One of my favorite buildings in downtown Minneapolis, Minoru Yamasaki's graceful and elegant NWNL building, from 1965.
The funny thing about Tom Wolfe is that for all of the hip edginess of his writing style, he’s actually a square. His writings were revolutionary, as he was one of the founders of New Journalism, but his own personal outlook is quite conservative. Wolfe may have gone along on a bus trip with Ken Kesey and the Merry Pranksters, but he wasn’t joining them for their LSD trips. Wolfe was always something of an outsider, and this made him one of the great chroniclers of the 1960’s and 1970’s, able to capture the spirit of the times without letting that spirit consume him.

In his 1981 book From Bauhaus to Our House, Wolfe offer his critique of the modernist architecture made famous by Mies van der Rohe, Walter Gropius, Le Corbusier, and others. From Bauhaus to Our House examines how modernism rose from the fringes of Europe to become the dominant style of American architecture during the mid-20th century. Wolfe makes it clear from page one that he doesn’t care for modernist architecture, both the style and the intellectual philosophies behind it. Wolfe’s own tastes tend towards the older, more ornamental styles of architecture that modernism pushed aside. 

In 2006, in an interview with the National Endowment for the Humanities, Wolfe said of his books about art and architecture, The Painted Word and From Bauhaus to Our House, “I intended those books as permission slips for everybody to like what they want.” But that’s just not true! He spends all 128 pages of From Bauhaus to Our House knocking modernism and doesn’t have a single good thing to say about it! Wolfe never admits that there might be some reason people liked modernism, he doesn’t give anyone permission to like it. And that’s the problem with the book; it’s all black and white. (This, ironically enough, makes it fit in perfectly with the ideal modernist color scheme.) Wolfe’s way of thinking doesn’t allow for any shades of gray, or any nuances. That style of writing a critique annoys me. It’s too easy to just say something is all good or all bad; it takes more skill to admit that it’s more complicated than that. 

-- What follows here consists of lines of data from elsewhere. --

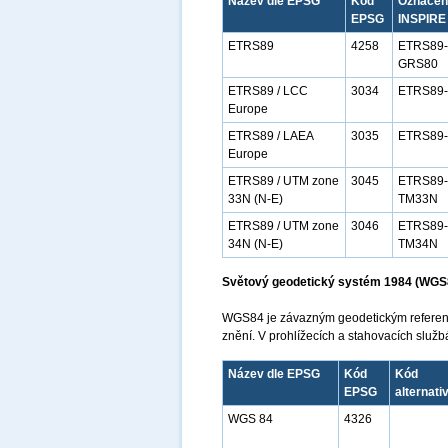
Název dle EPSG
Kód
Označení
EPSG
INSPIRE
ETRS89
4258
ETRS89-
GRS80
ETRS89 / LCC
3034
ETRS89
Europe
ETRS89 / LAEA
3035
ETRS89
Europe
ETRS89 / UTM zone
3045
ETRS89-
33N (N-E)
TM33N
ETRS89 / UTM zone
3046
ETRS89-
34N (N-E)
TM34N
Světový geodetický systém 1984 (WGS
WGS84 je závazným geodetickým referenč
znění. V prohlížecích a stahovacích služ
Název dle EPSG
Kód
Kód
EPSG
alternati
WGS 84
4326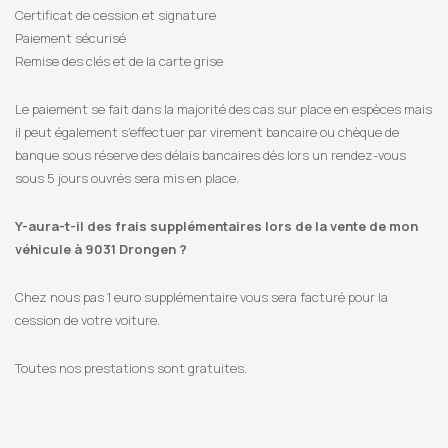
Certificat de cession et signature
Paiement sécurisé
Remise des clés et de la carte grise
Le paiement se fait dans la majorité des cas sur place en espèces mais
il peut également s’effectuer par virement bancaire ou chèque de
banque sous réserve des délais bancaires dès lors un rendez-vous
sous 5 jours ouvrés sera mis en place.
Y-aura-t-il des frais supplémentaires lors de la vente de mon
véhicule à 9031 Drongen ?
Chez nous pas 1 euro supplémentaire vous sera facturé pour la
cession de votre voiture.
Toutes nos prestations sont gratuites.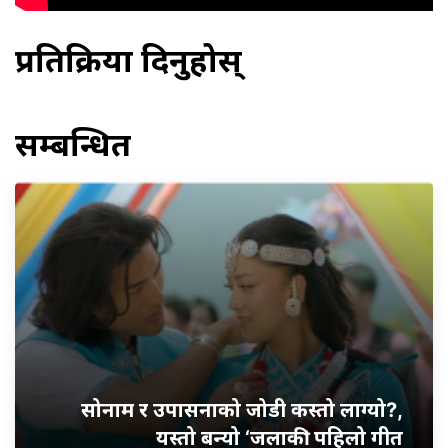
प्रतिक्रिया दिनुहोस्
सम्बन्धित
सोनाम र उपासनाको जोडी कस्तो लाग्यो?,
यस्तो बन्यो ‘जलाकी’ पहिलो गीत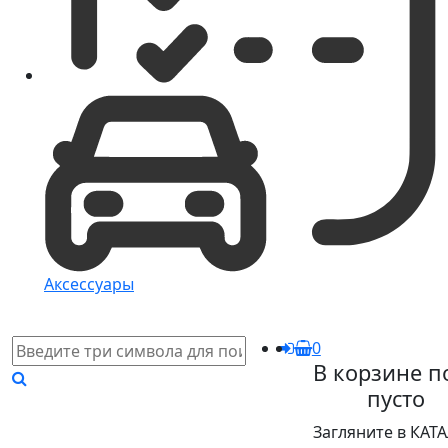
Аксессуары
0
В корзине п
пусто
Загляните в КАТ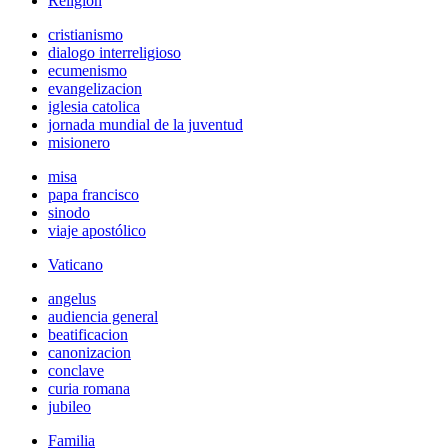
Religión
cristianismo
dialogo interreligioso
ecumenismo
evangelizacion
iglesia catolica
jornada mundial de la juventud
misionero
misa
papa francisco
sinodo
viaje apostólico
Vaticano
angelus
audiencia general
beatificacion
canonizacion
conclave
curia romana
jubileo
Familia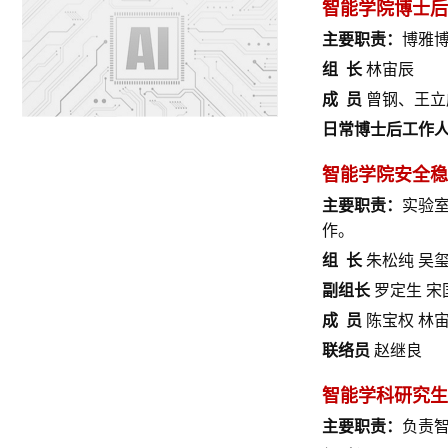
智能学院博士后
主要职责：
博雅
组 长
林宙辰
成 员
曾钢、王立
日常博士后工作
智能学院安全稳
主要职责：
实验
作。
组 长
朱松纯 吴
副组长
罗定生 宋
成 员
陈宝权 林宙
联络员
赵继良
智能学科研究生
主要职责：
负责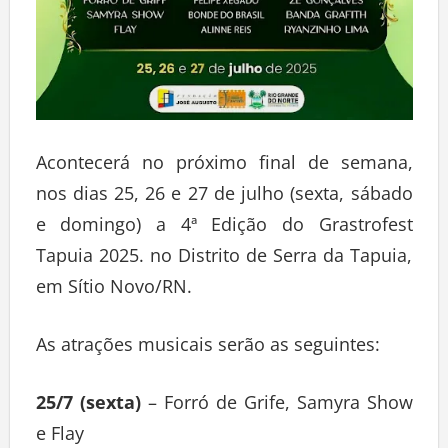
Acontecerá no próximo final de semana,
nos dias 25, 26 e 27 de julho (sexta, sábado
e domingo) a 4ª Edição do Grastrofest
Tapuia 2025. no Distrito de Serra da Tapuia,
em Sítio Novo/RN.
As atrações musicais serão as seguintes:
25/7 (sexta)
– Forró de Grife, Samyra Show
e Flay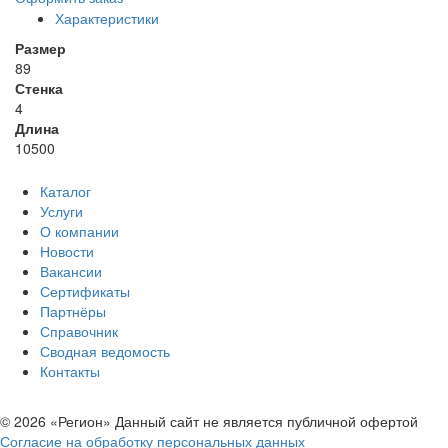
Характеристики
Размер
89
Стенка
4
Длина
10500
Каталог
Услуги
О компании
Новости
Вакансии
Сертификаты
Партнёры
Справочник
Сводная ведомость
Контакты
© 2026 «Регион» Данный сайт не является публичной офертой
Согласие на обработку персональных данных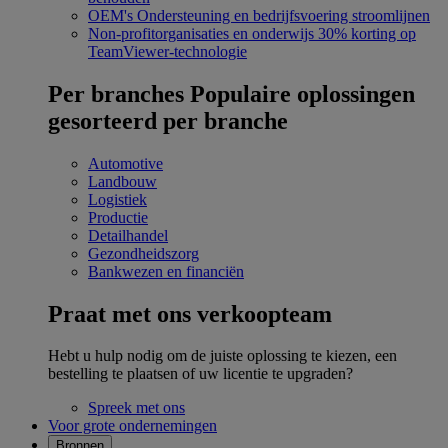
OEM's
Ondersteuning en bedrijfsvoering stroomlijnen
Non-profitorganisaties en onderwijs
30% korting op
TeamViewer-technologie
Per branches
Populaire oplossingen
gesorteerd per branche
Automotive
Landbouw
Logistiek
Productie
Detailhandel
Gezondheidszorg
Bankwezen en financiën
Praat met ons verkoopteam
Hebt u hulp nodig om de juiste oplossing te kiezen, een
bestelling te plaatsen of uw licentie te upgraden?
Spreek met ons
Voor grote ondernemingen
Bronnen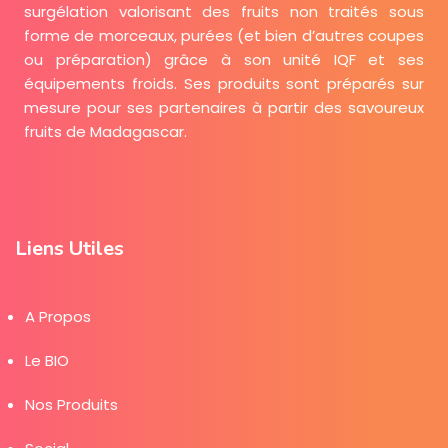
surgélation valorisant des fruits non traités sous
forme de morceaux, purées (et bien d’autres coupes
ou préparation) grâce à son unité IQF et ses
équipements froids. Ses produits sont préparés sur
mesure pour ses partenaires à partir des savoureux
fruits de Madagascar.
Liens Utiles
A Propos
Le BIO
Nos Produits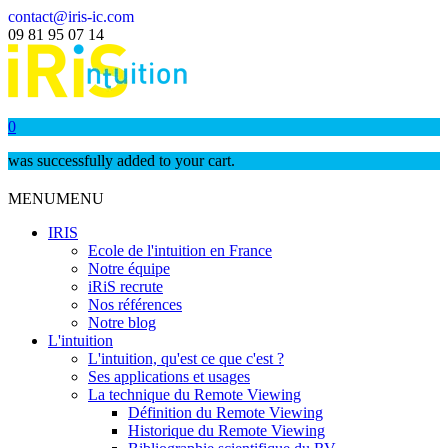
contact@iris-ic.com
09 81 95 07 14
0
was successfully added to your cart.
MENU
MENU
IRIS
Ecole de l'intuition en France
Notre équipe
iRiS recrute
Nos références
Notre blog
L'intuition
L'intuition, qu'est ce que c'est ?
Ses applications et usages
La technique du Remote Viewing
Définition du Remote Viewing
Historique du Remote Viewing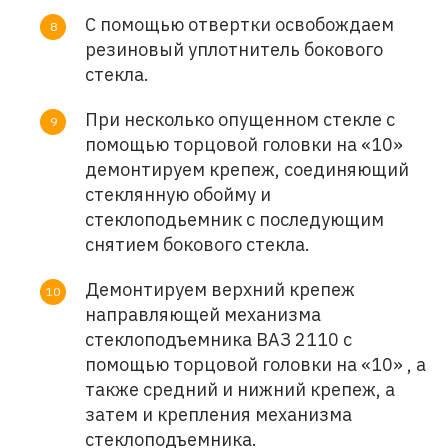
С помощью отвертки освобождаем
резиновый уплотнитель бокового
стекла.
При несколько опущенном стекле с
помощью торцовой головки на «10»
демонтируем крепеж, соединяющий
стеклянную обойму и
стеклоподьемник с последующим
снятием бокового стекла.
Демонтируем верхний крепеж
направляющей механизма
стеклоподъемника ВАЗ 2110 с
помощью торцовой головки на «10» , а
также средний и нижний крепеж, а
затем и крепления механизма
стеклоподъемника.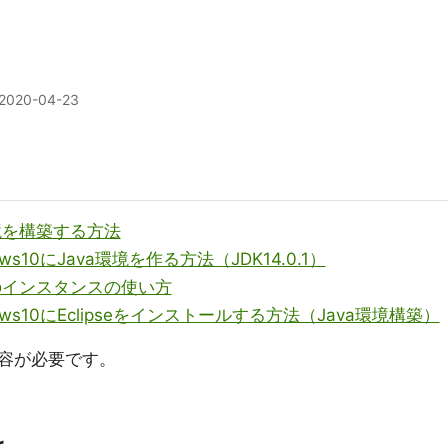
2020-04-23
環境を構築する方法
s10にJava環境を作る方法（JDK14.0.1）
aのインスタンスの使い方
ws10にEclipseをインストールする方法（Java環境構築）
容が必要です。
は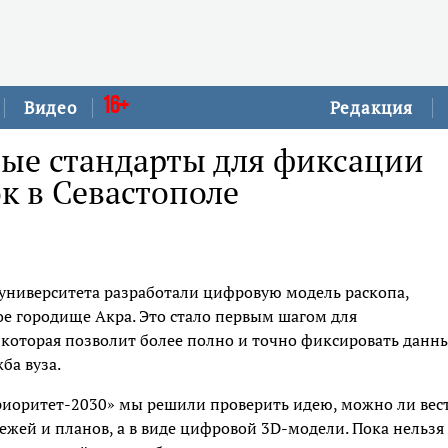
16+
Видео
Редакция
ые стандарты для фиксации
к в Севастополе
университета разработали цифровую модель раскопа,
е городище Акра. Это стало первым шагом для
которая позволит более полно и точно фиксировать данны
ба вуза.
Приоритет-2030» мы решили проверить идею, можно ли вес
ежей и планов, а в виде цифровой 3D-модели. Пока нельзя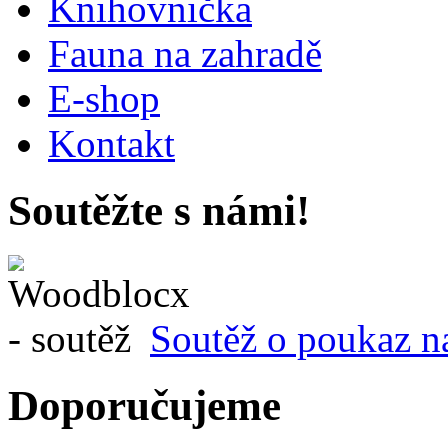
Knihovnička
Fauna na zahradě
E-shop
Kontakt
Soutěžte s námi!
Soutěž o poukaz n
Doporučujeme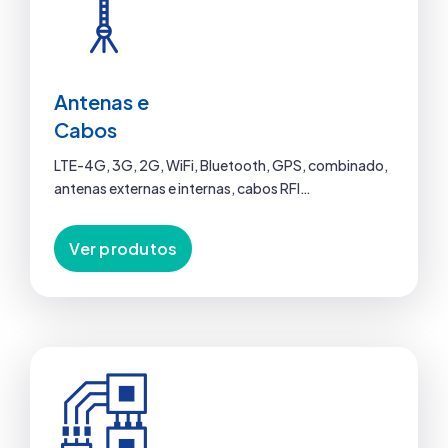
Antenas e
Cabos
LTE-4G, 3G, 2G, WiFi, Bluetooth, GPS, combinado,
antenas externas e internas, cabos RFI…
Ver produtos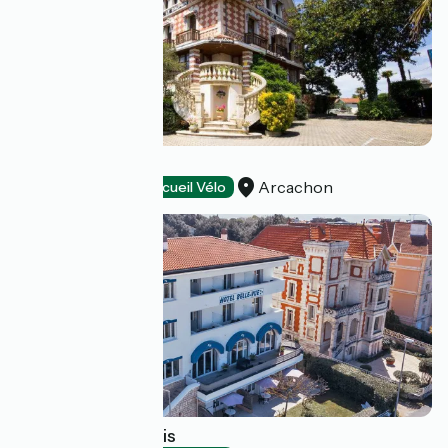
Hôtel Le Dauphin
Arcachon
Hotels
Accueil Vélo
Hôtel Belle-Vue Bis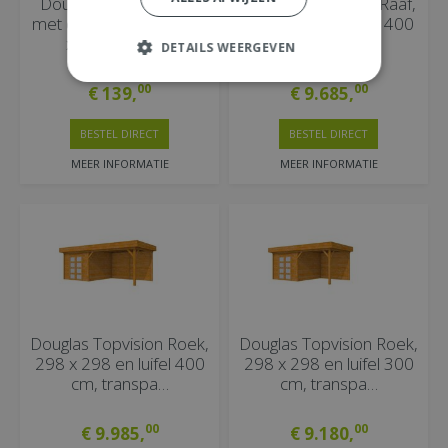
Douglas Zandbak Roy
Douglas Topvision Raaf,
met deksel/zitbank 120
298 x 298 en luifel 400
x 120 x 30 cm.
cm, transpa…
DETAILS WEERGEVEN
00
00
€
139
,
€
9.685
,
BESTEL DIRECT
BESTEL DIRECT
MEER INFORMATIE
MEER INFORMATIE
Douglas Topvision Roek,
Douglas Topvision Roek,
298 x 298 en luifel 400
298 x 298 en luifel 300
cm, transpa…
cm, transpa…
00
00
€
9.985
,
€
9.180
,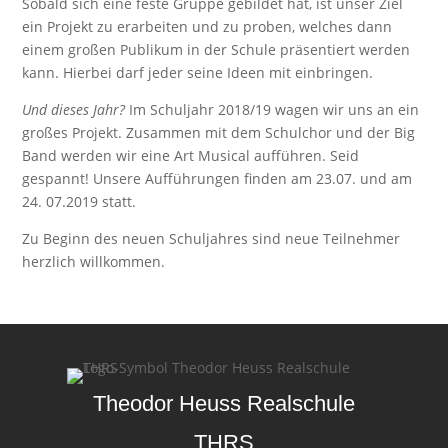
Sobald sich eine feste Gruppe gebildet hat, ist unser Ziel
ein Projekt zu erarbeiten und zu proben, welches dann
einem großen Publikum in der Schule präsentiert werden
kann. Hierbei darf jeder seine Ideen mit einbringen.
Und dieses Jahr?
Im Schuljahr 2018/19 wagen wir uns an ein
großes Projekt. Zusammen mit dem Schulchor und der Big
Band werden wir eine Art Musical aufführen. Seid
gespannt! Unsere Aufführungen finden am 23.07. und am
24. 07.2019 statt.
Zu Beginn des neuen Schuljahres sind neue Teilnehmer
herzlich willkommen.
Theodor Heuss Realschule
THRS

Rather than just criticize From Bauhaus to Our House, I will admit that Wolfe’s writing style makes it entertaining to read. He’s a funny writer, and he crafts many witty put-downs. Consider this example: “In short, this has been America’s period of full-blooded, go-to-hell, belly-rubbing wahoo-yahoo youthful rampage-and what architecture has she to show for it? An architecture whose tenets prohibit every manifestation of exuberance, power, empire, grandeur, or even high spirits and playfulness, as the height of bad taste.” (p.61) That’s excellent writing, and the point Wolfe makes is a very good one. Modernism was a very serious architectural movement, with little room for whimsy. 

From Bauhaus to Our House commits the cardinal sin of being a nonfiction book that doesn’t have any footnotes or cite any sources. That always annoys me, as I want to know where the author is getting their ideas and quotes from. What books about architecture and the Bauhaus movement did Tom Wolfe read? He doesn’t tell us. There’s also a glaring error in the book, at least from an art history perspective, as Wolfe writes on page 44 of artists from Europe coming to America in the late 1930’s and early 1940’s, and one of the artists he mentions is Modigliani. There’s just one problem with that. Modigliani died in 1920. 

Personally, I’m much more open in my architectural tastes than Tom Wolfe is. I enjoy a lot of different styles of architecture. I like modernist buildings; I also like Second Empire buildings, Richardsonian Romanesque buildings, Prairie style buildings. I admire just about anything, as long as it’s a successful design. I know that whatever I deem to be a “successful design” is very subjective. I love the history behind architecture, and how it shows the changing tastes of its time. Buildings reflect the time in which they were built, and it would simply be very boring if every building was built in the same style. Since I’ve lived in the Twin Cities for nearly my entire life, I’ll use an example from downtown Minneapolis. I love both the modernist IDS Center, built in 1972, and the art deco Foshay Tower, built in 1929. I couldn’t choose between them, and I wouldn’t want to. They are both classic designs of their time, and they’re both beautiful buildings. 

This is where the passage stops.